Au niveau frontal, nous avons observé une réponse aux odeurs différentes très précoce (dès 200 ms après la stimulation) entre les deux groupes de sujets, ce qui suggère que le système nerveux central peut, immédiatement après stimulation, détecter des différences subtiles entre des stimuli olfactifs. Le lobe frontal a un rôle dans de nombreuses fonctions en olfaction, telles que l’émotion, la reconnaissance, l’attention ou encore la planification de la réponse à la tâche...etc. Il pourrait également s’agir d’une réponse à la nouveauté. En effet, lors de la phase 2 de sensibilisation, les sujets du groupe contrôle ont été sensibilisés à des beurres vanillés alors que durant la phase 3, ils devaient comparer des odeurs de beurre et de beurre rance. Mais la complexité de la tâche demandée ─ ainsi les limites de la technique EEG elle-même ─ ne nous permettent pas de faire des inférences quant à la fonction qui a pu être atteinte dans notre expérience. Cependant, nous savons que la composante précoce d’un potentiel évoqué peut être rattachée, mais pas uniquement, aux caractéristiques physiques des stimuli odorants et les différences entre la latence et l’amplitude des réponses enregistrées peuvent peut-être s’expliquer par le fait que sujets du groupe ‘Test’ et les sujets du groupe ‘Contrôle’ ne possédaient pas la même trace des odeurs en mémoire. Ceci renforce l’idée que des changements qualitatifs de stimuli appris surviennent précocement en zone frontale (Royet et al., 1999).

D’autre part, au niveau occipital gauche, nous avons mis en évidence une différence d’amplitude tardive (de 1000 à 1200 ms) en réponse aux odeurs, signifiant un traitement cognitif plus élaboré.
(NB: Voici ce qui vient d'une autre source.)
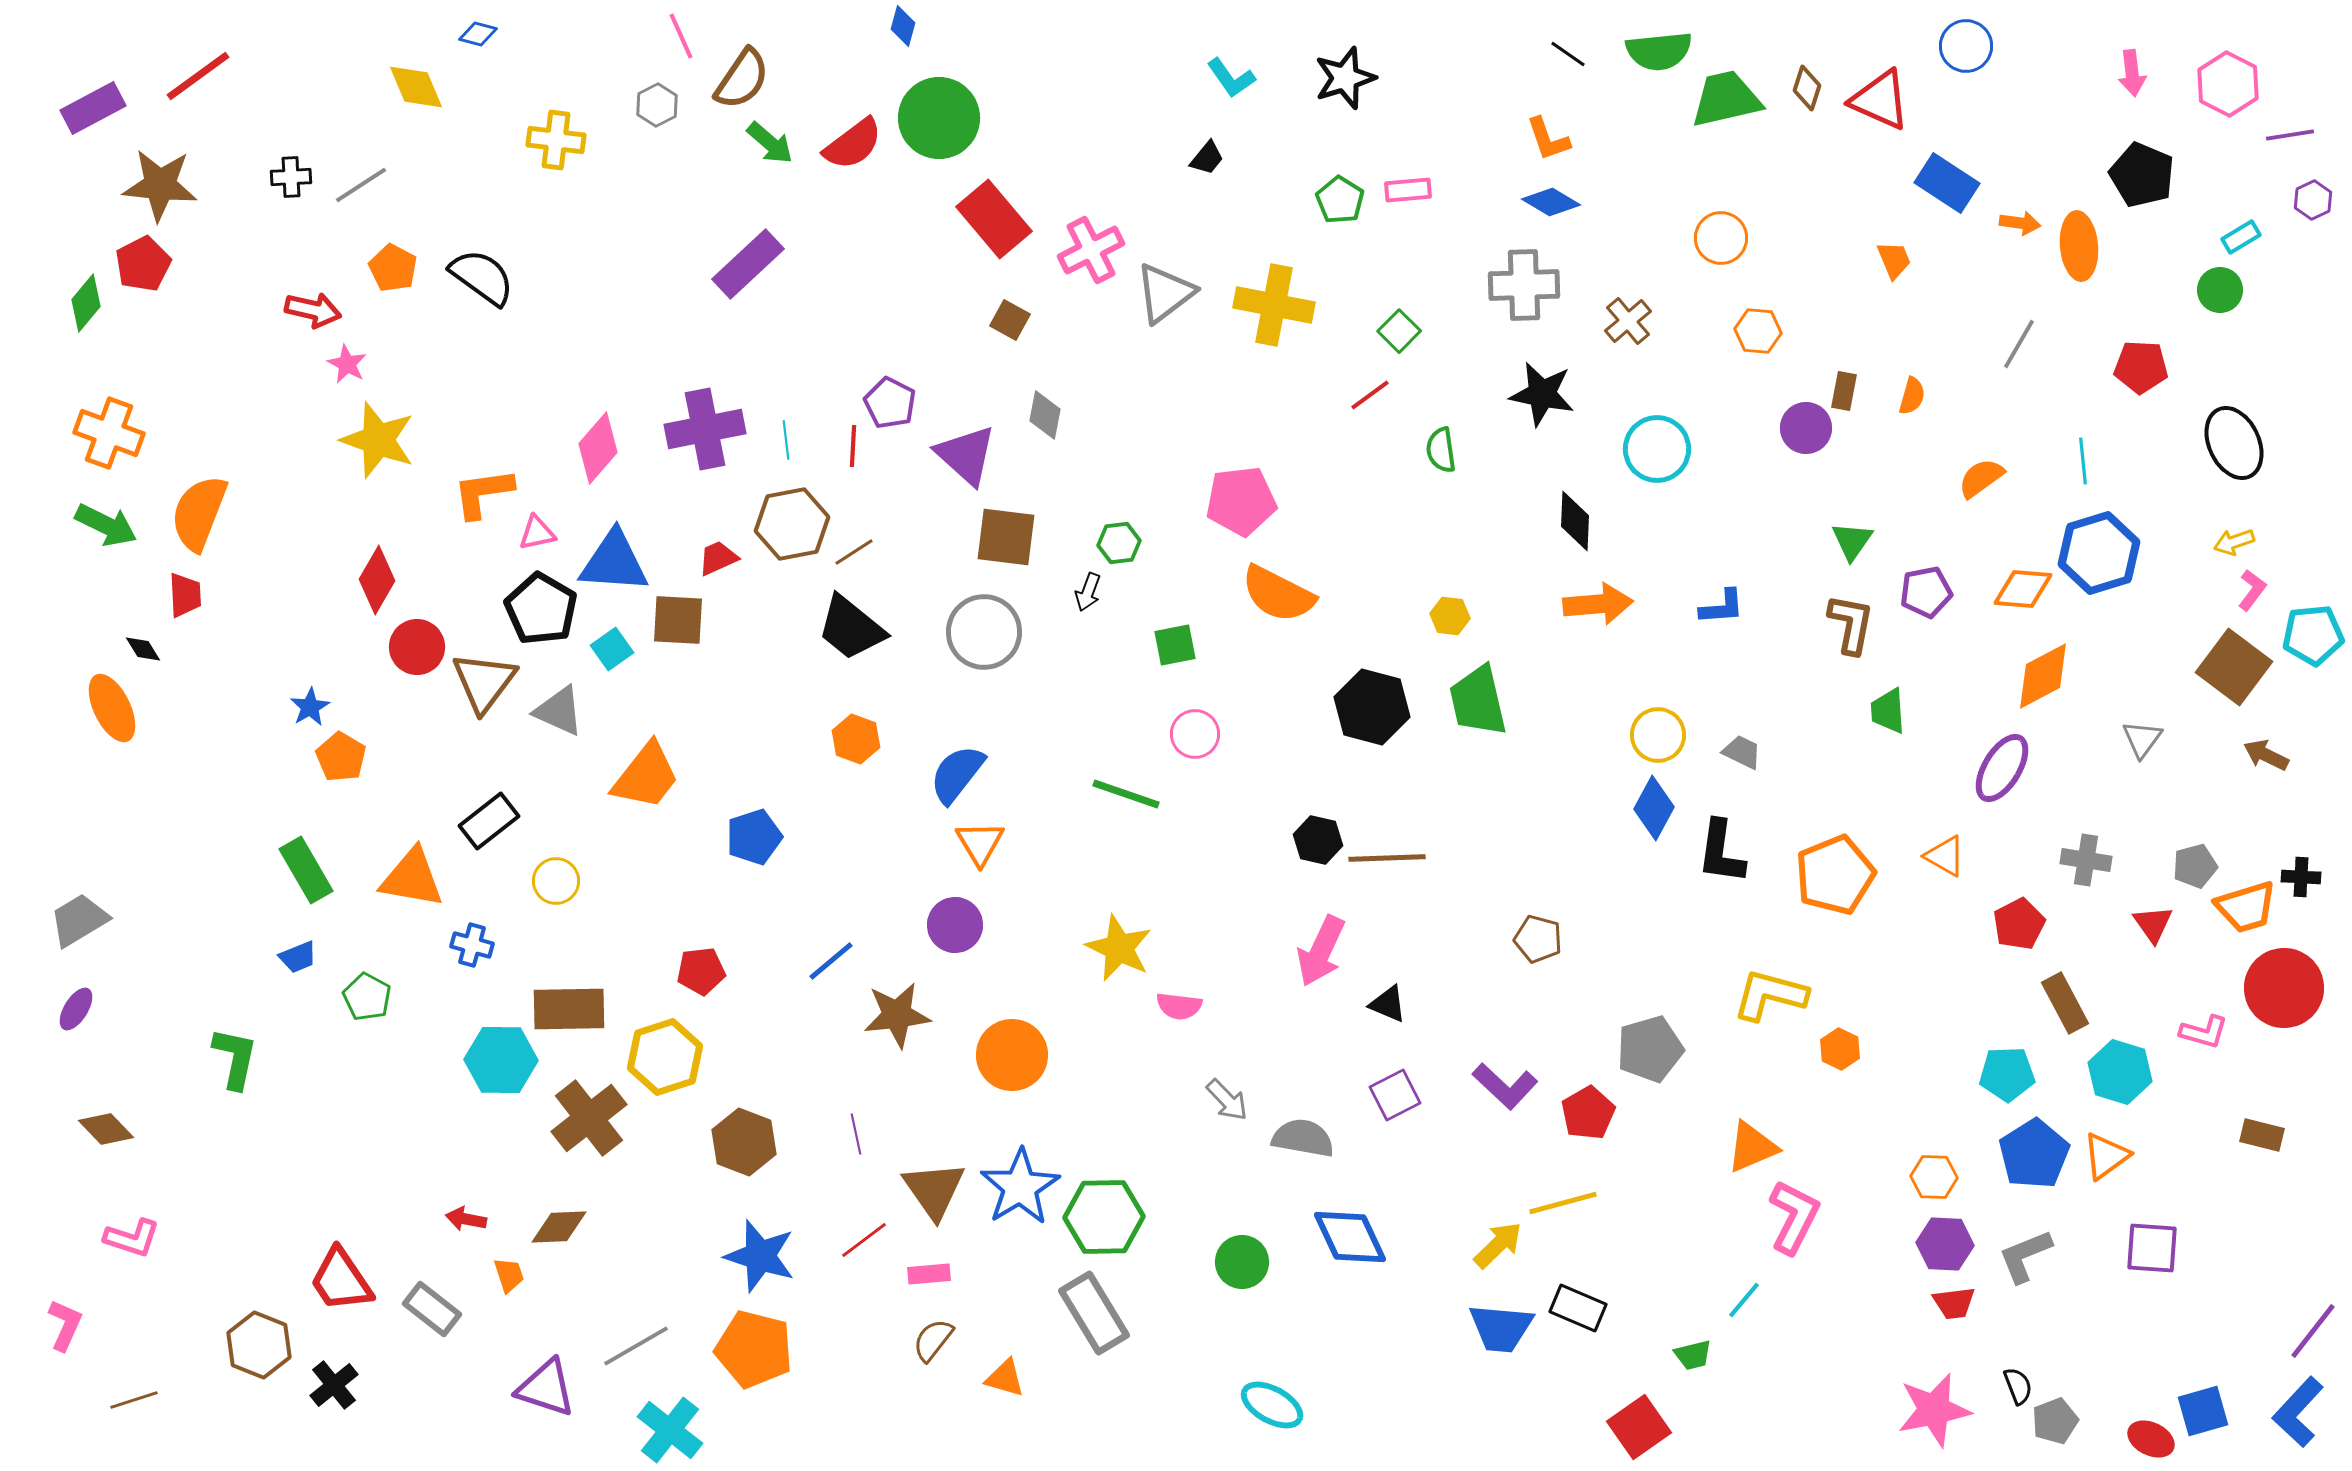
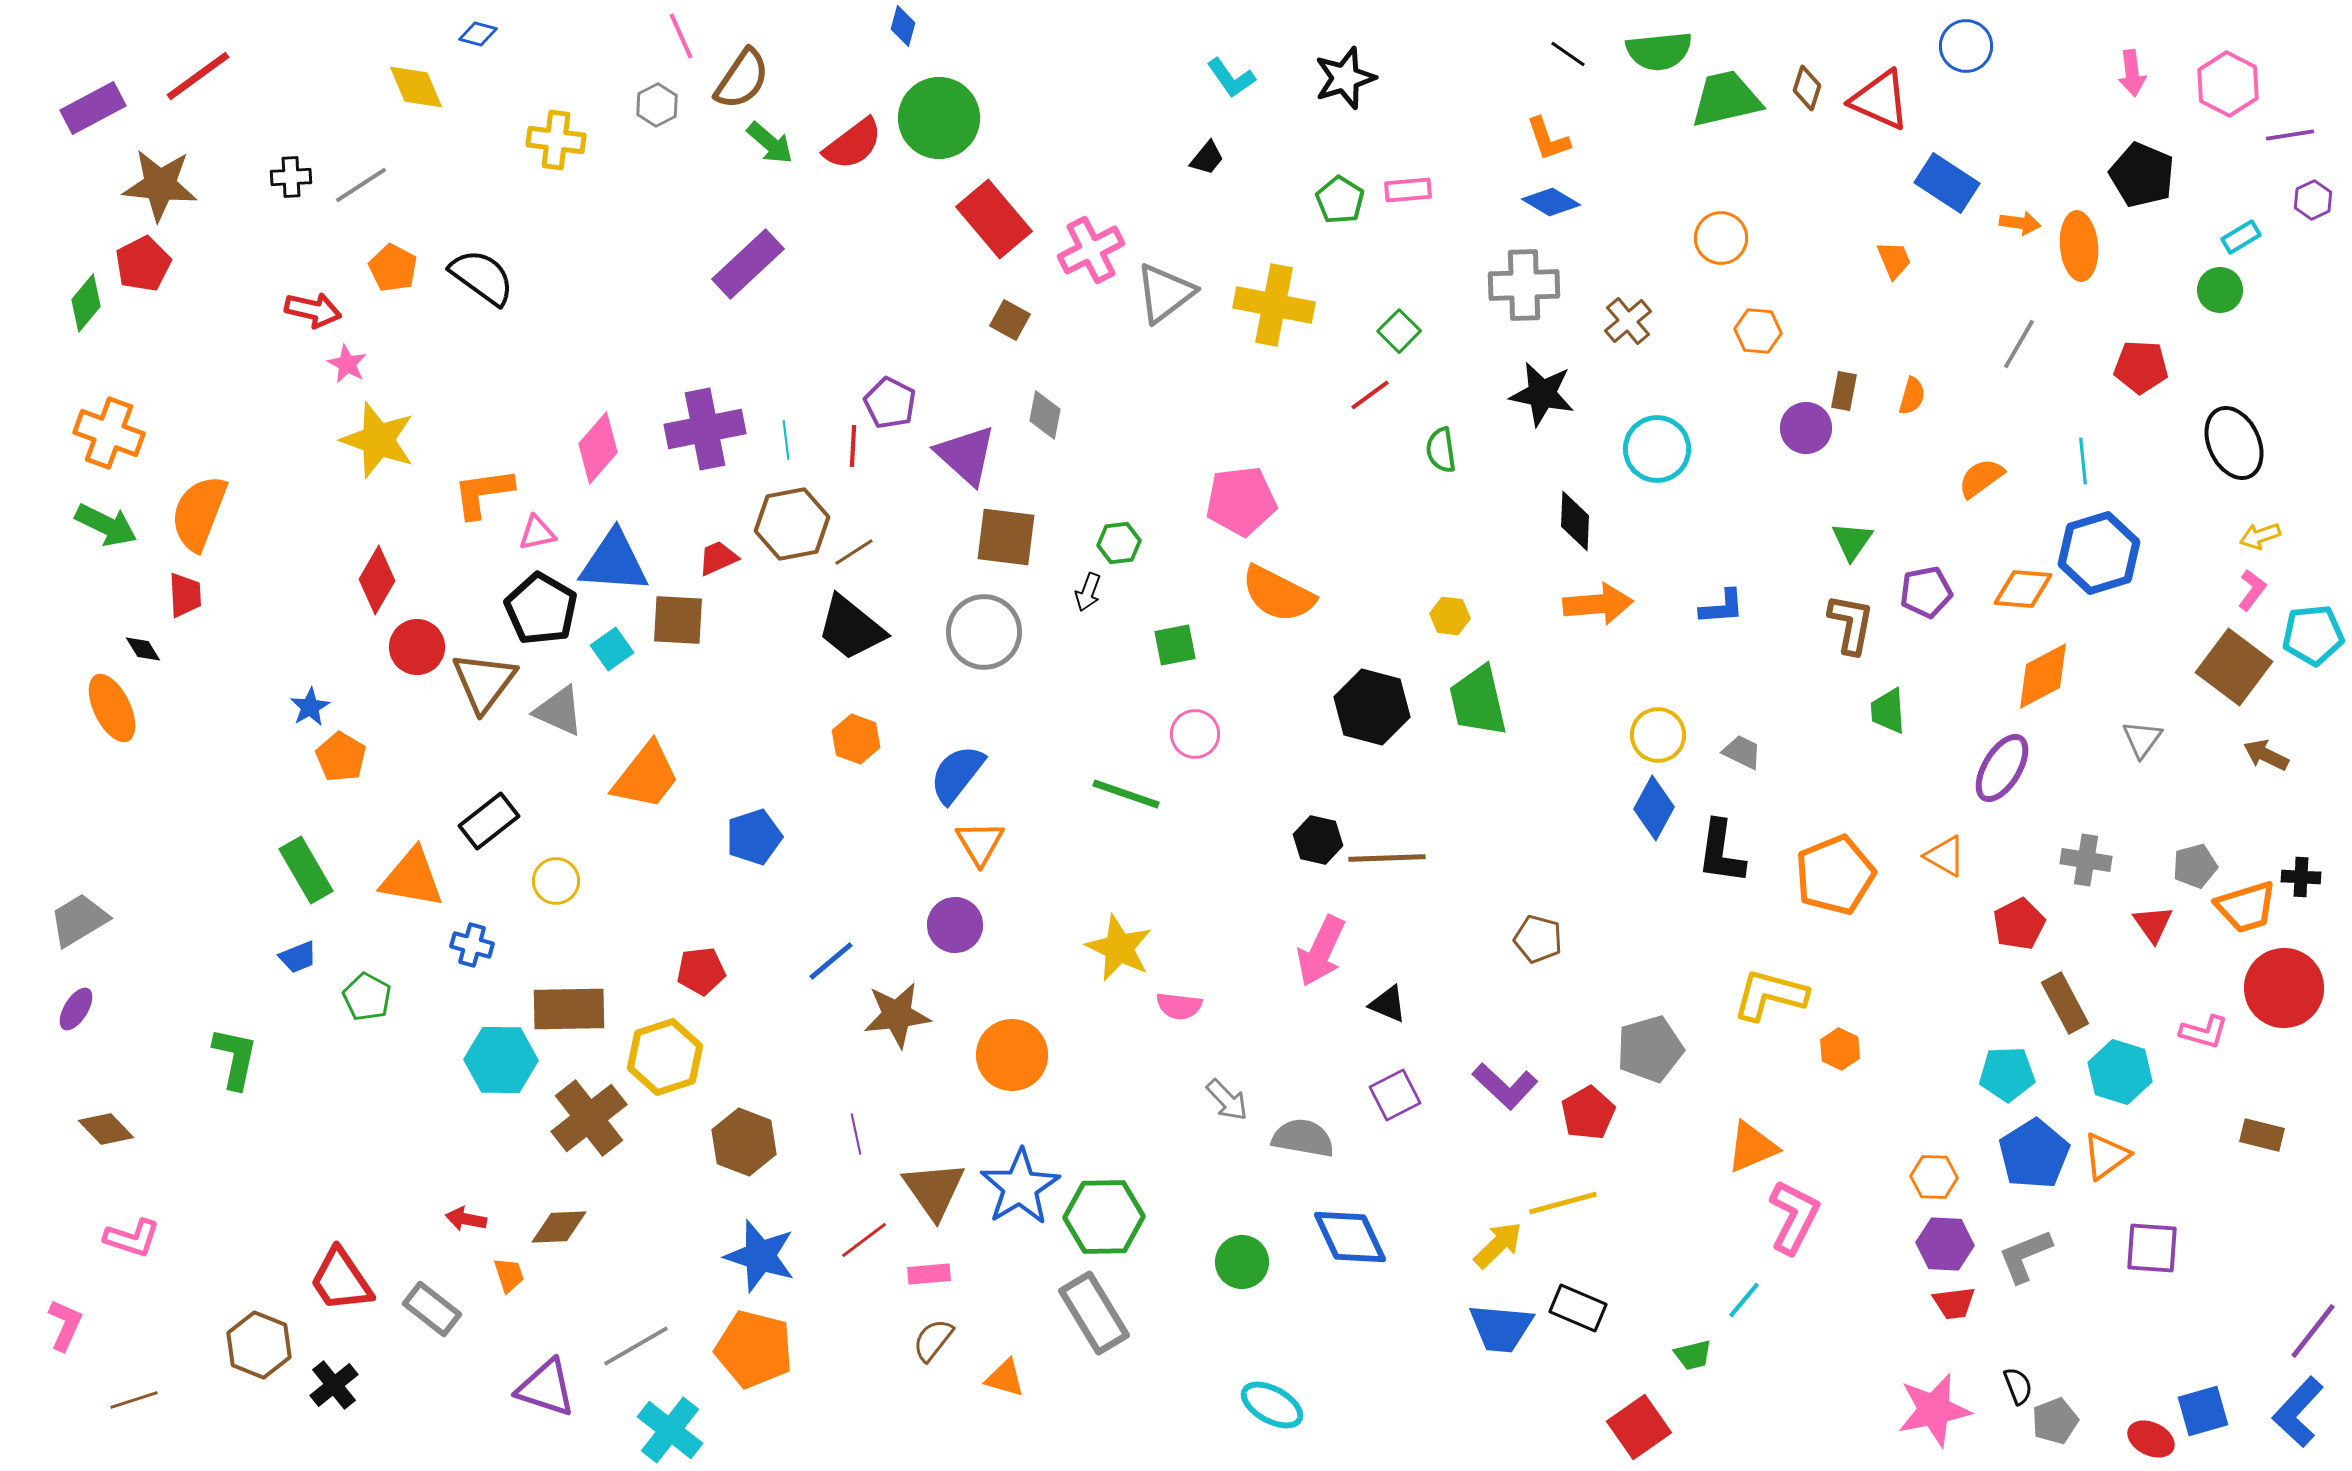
yellow arrow at (2234, 542): moved 26 px right, 6 px up
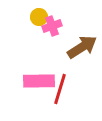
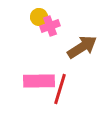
pink cross: moved 2 px left
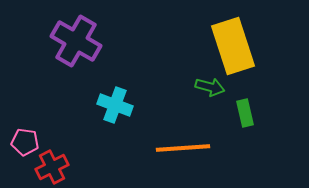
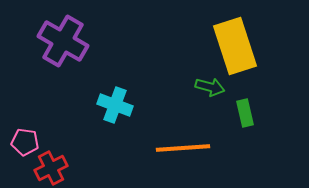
purple cross: moved 13 px left
yellow rectangle: moved 2 px right
red cross: moved 1 px left, 1 px down
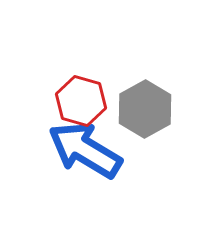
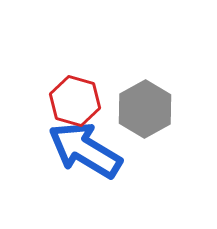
red hexagon: moved 6 px left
Les sujets du groupe ‘Test’ ont montré une réponse tardive plus ample en réponse aux beurres rances que les sujets du groupe ‘Contrôle’. Ce résultat va dans le même sens que dans une étude récente dans laquelle ont été comparée les latences et les amplitudes des réponses en potentiels évoqués olfactifs avant et après entraînement (Livermore & Hummel, 2004). De plus, soulignons que le paradigme de sensibilisation olfactive que nous avons utilisé se rapproche des paradigmes de type « oddball » que nous avons définis dans le cadre théorique de cette étude. La différence d’amplitude dans les enregistrements éléctroencéphalographiques entre les 2 groupes de sujets est peut être inhérent à la procédure expérimentale employée.